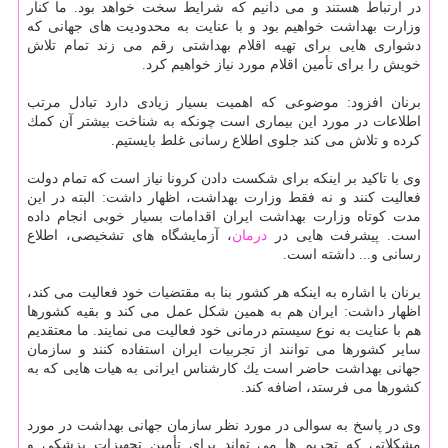
در ارتباط هستند و می دانیم كه شرایط سخت خواهد بود. ما كنار
وزارت بهداشت خواهیم بود و با عنایت به محدودیت های جهانی كه
دشواری هایی برای تهیه اقلام بهداشتی رقم می زند تمام تلاش
خویش را برای تأمین اقلام مورد نیاز خواهیم كرد.
برنان افزود: موضوعی كه اهمیت بسیار زیادی دارد تبادل مرتب
اطلاعات در مورد این بیماری است چونكه به شناخت بیشتر آن كمك
كرده و تلاش می كند جلوی اطلاع رسانی غلط بایستیم.
وی با تاكید بر اینكه برای شكست دادن كرونا نیاز است كه تمام دولت
فعالیت كنند و نه فقط وزارت بهداشت، اظهار داشت: البته در این
مدت كوتاه وزارت بهداشت ایران اقدامات بسیار خوبی انجام داده
است. پیشرفت هایی در
درمان
، آزمایشگاه های تشخیصی، اطلاع
رسانی و... داشته است.
برنان با اشاره به اینكه هر كشور بنا به مقتضیات خود فعالیت می كند،
اظهار داشت: ایران هم به همین شكل عمل می كند و بقیه كشورها
هم با عنایت به نوع سیستم درمانی خود فعالیت می نمایند. ما معتقدیم
سایر كشورها می توانند از تجربیات ایران استفاده كنند و سازمان
جهانی بهداشت حاضر است یك كارشناس ایرانی به هیات هایی كه به
كشورها می فرستد، اضافه كند.
وی در پاسخ به سوالی در مورد نظر سازمان جهانی بهداشت در مورد
مشكلاتی كه تحریم ها می تواند برای تأمین تجهیزات پزشكی و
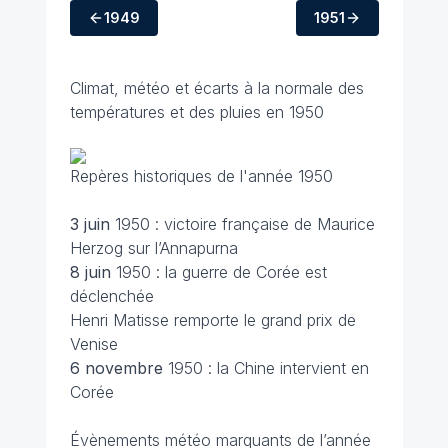
1949
1951
Climat, météo et écarts à la normale des
températures et des pluies en 1950
Repères historiques de l'année 1950
3 juin
1950 : victoire française de Maurice
Herzog sur l’Annapurna
8 juin
1950 : la guerre de Corée est
déclenchée
Henri Matisse remporte le grand prix de
Venise
6 novembre
1950 : la Chine intervient en
Corée
Évènements météo marquants de l’année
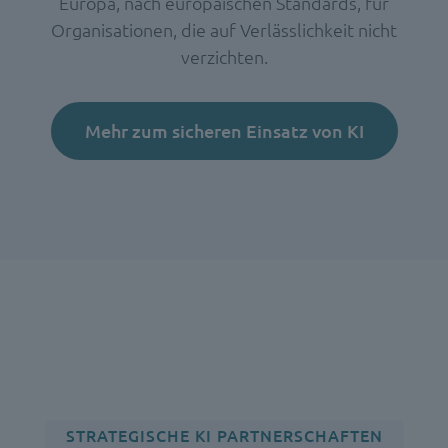
Europa, nach europäischen Standards, für
Organisationen, die auf Verlässlichkeit nicht
verzichten.
Mehr zum sicheren Einsatz von KI
STRATEGISCHE KI PARTNERSCHAFTEN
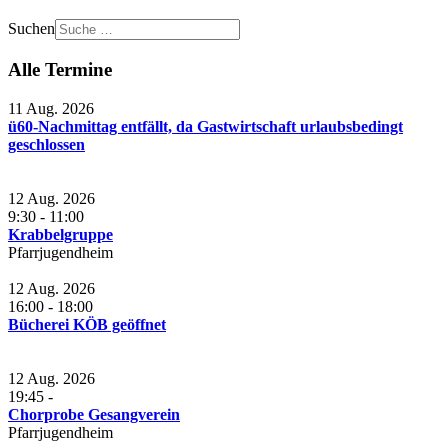
Suchen
Alle Termine
11 Aug. 2026
ü60-Nachmittag entfällt, da Gastwirtschaft urlaubsbedingt
geschlossen
12 Aug. 2026
9:30
-
11:00
Krabbelgruppe
Pfarrjugendheim
12 Aug. 2026
16:00
-
18:00
Bücherei KÖB geöffnet
12 Aug. 2026
19:45
-
Chorprobe Gesangverein
Pfarrjugendheim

============

● TASK OBJECTIVE: Scan the listing above. Gather each line that contains the word "تلاش".

● COMPLETED EXERCISE:
دشواری هایی برای تهیه اقلام بهداشتی رقم می زند تمام تلاش
كرده و تلاش می كند جلوی اطلاع رسانی غلط بایستیم.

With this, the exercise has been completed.